And I am once again reminded that most of the time lit-fic is just not my thing. Willa Cather is good with words, but I just don’t get her writing.
I chose this book as part of the Western challenge for Read Harder, and because I’ve owned it for years and years and years. It was a quick read, only 150 pages, and I read through it in a night. But I didn’t get very much out of it.

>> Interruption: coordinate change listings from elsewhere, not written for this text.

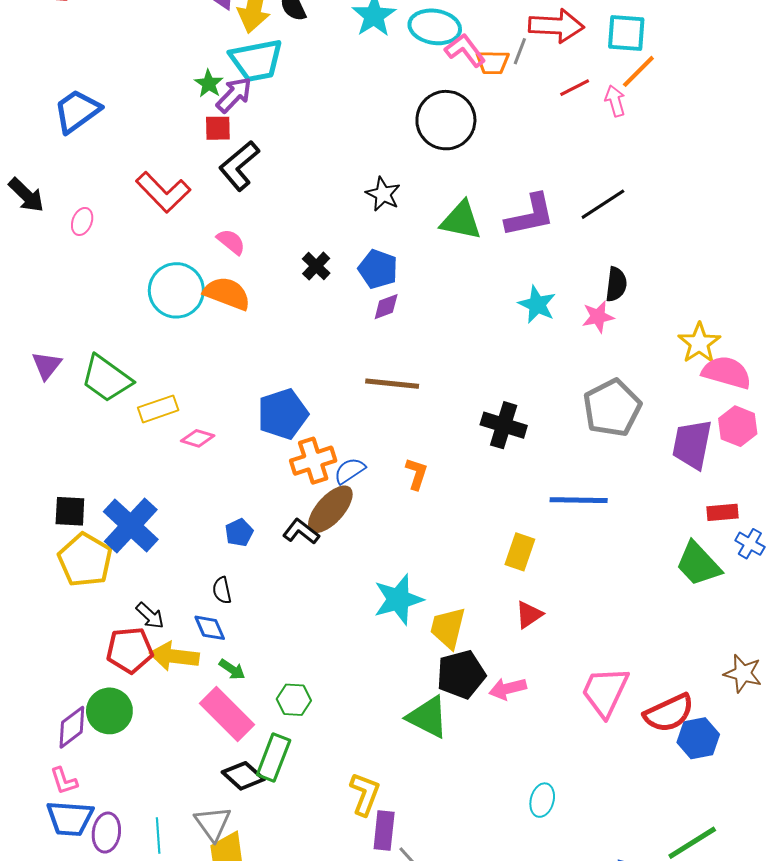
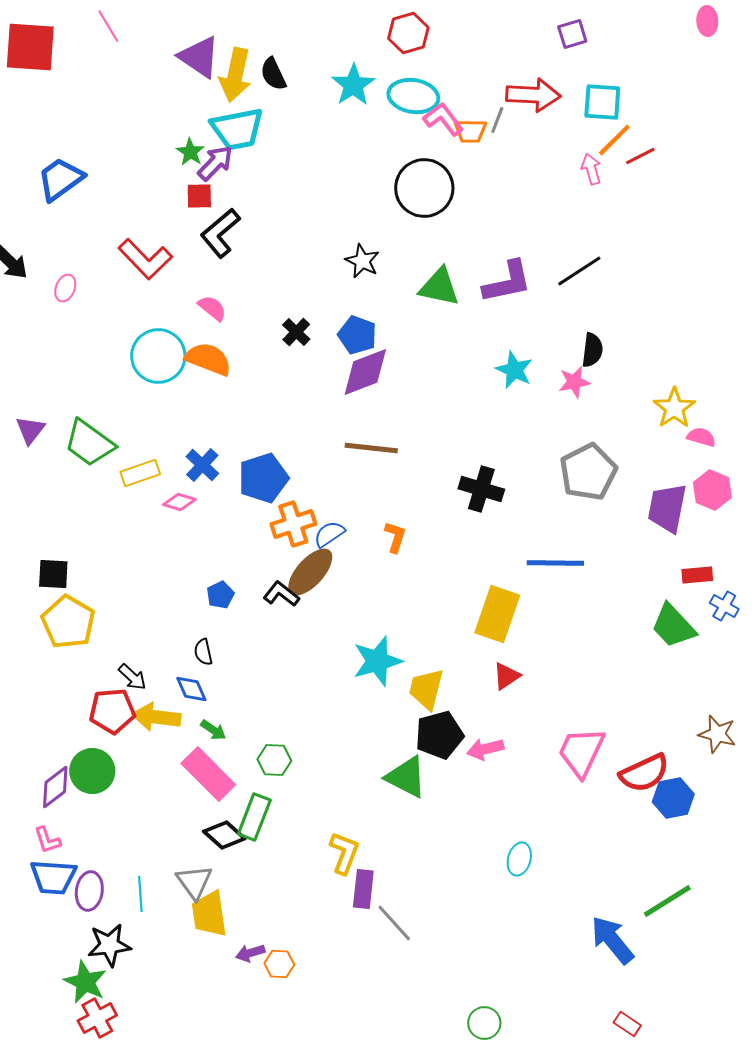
red line: (575, 88) -> (640, 156), moved
purple diamond: (386, 307) -> (365, 372), size x1.8
pink semicircle: (727, 372) -> (701, 437), size x0.6
blue cross: (131, 525) -> (202, 465), moved, size x0.6
yellow rectangle: (520, 552) -> (497, 614), size x1.5

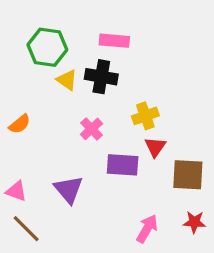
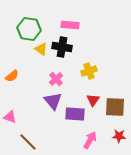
red triangle: (155, 147) -> (93, 100), moved
purple rectangle: (123, 165) -> (75, 114), moved
purple triangle: (69, 189) -> (53, 101), moved
brown line: (26, 229) -> (28, 142), moved

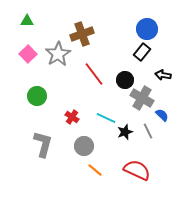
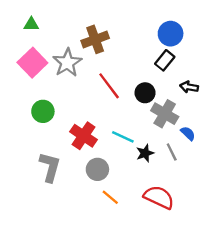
pink square: (28, 54) -> (32, 63), size x1.4
red cross: (72, 117) -> (84, 136), size x1.6

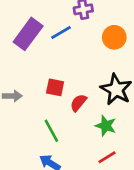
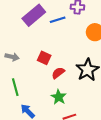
green star: (106, 126) -> (59, 97), moved
green line: (51, 131) -> (15, 87), moved

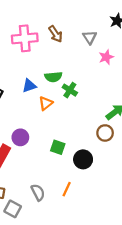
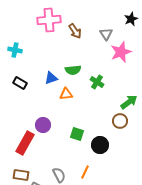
pink cross: (25, 38) -> (49, 20), moved
pink star: (106, 57) -> (121, 52), size x1.5
green cross: (70, 90) -> (97, 82), moved
orange triangle: (46, 103) -> (66, 94), turned 32

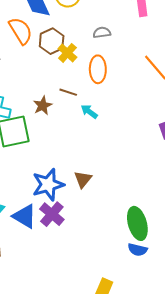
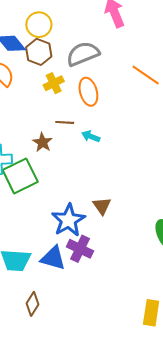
gray semicircle: (102, 33) -> (83, 54), size x1.8
brown hexagon: (52, 41) -> (39, 52), moved
yellow cross: (67, 53) -> (54, 83), turned 36

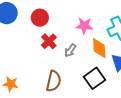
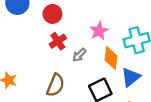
pink star: (84, 26) -> (99, 31), turned 30

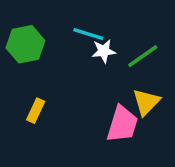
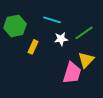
white star: (104, 51) -> (61, 39), moved
yellow rectangle: (36, 111) -> (33, 47), moved

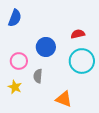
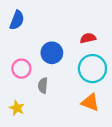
yellow star: (15, 87) -> (17, 108), moved
orange triangle: (64, 99) -> (90, 102), moved

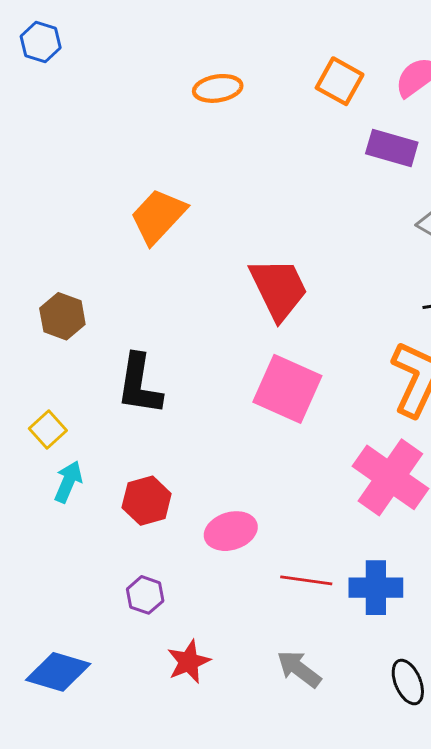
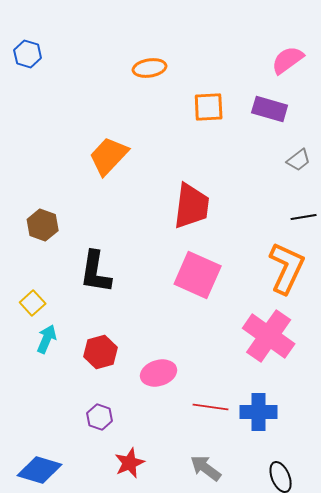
blue hexagon: (41, 42) -> (28, 54), moved
orange square: (340, 81) -> (209, 107), moved, turned -32
red trapezoid: (279, 289) -> (192, 206), turned 33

A Lost Lady is about a woman who is idolized by our narrator, and as she grows older, the bloom begins to come off the rose, so to speak. Cather parallels the decline of said lady and her pioneer husband, who is crippled in a horse-riding accident, with the decline of the frontier, and the commercialization of the western US. It’s very much elegiac in tone, but I honestly could not care less. It sort of honestly irks me that a lady writer keeps writing all these books about ladies that are idolized (wrongly) by men, and the ladies then “fall”, only for the men to realize oh hey, women are only people. She did it in My Antonia as well.
I would like to hear opinions from someone who likes Cather as an author, as I think this really might be a case of wrong book and author for me, not that Cather isn’t talented.
Anyway, I read this, so I have officially completed the 2018 Read Harder Challenge, unlike last year’s, at which I failed abysmally.
Read Harder Challenge 2018: A western.